What the task asks>
For this exercise, reproduce the entries below exactly, but only from the line containing "Dúvidas Frequentes" through the line containing "Sim. Realizamos uma", both included.

(Extracted page text data)
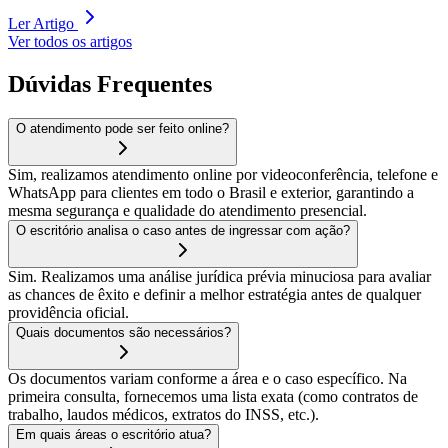
Ler Artigo
Ver todos os artigos
Dúvidas Frequentes
O atendimento pode ser feito online?
Sim, realizamos atendimento online por videoconferência, telefone e
WhatsApp para clientes em todo o Brasil e exterior, garantindo a
mesma segurança e qualidade do atendimento presencial.
O escritório analisa o caso antes de ingressar com ação?
Sim. Realizamos uma análise jurídica prévia minuciosa para avaliar
as chances de êxito e definir a melhor estratégia antes de qualquer
providência oficial.
Quais documentos são necessários?
Os documentos variam conforme a área e o caso específico. Na
primeira consulta, fornecemos uma lista exata (como contratos de
trabalho, laudos médicos, extratos do INSS, etc.).
Em quais áreas o escritório atua?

Answer to this task>
Dúvidas Frequentes
O atendimento pode ser feito online?
Sim, realizamos atendimento online por videoconferência, telefone e
WhatsApp para clientes em todo o Brasil e exterior, garantindo a
mesma segurança e qualidade do atendimento presencial.
O escritório analisa o caso antes de ingressar com ação?
Sim. Realizamos uma análise jurídica prévia minuciosa para avaliar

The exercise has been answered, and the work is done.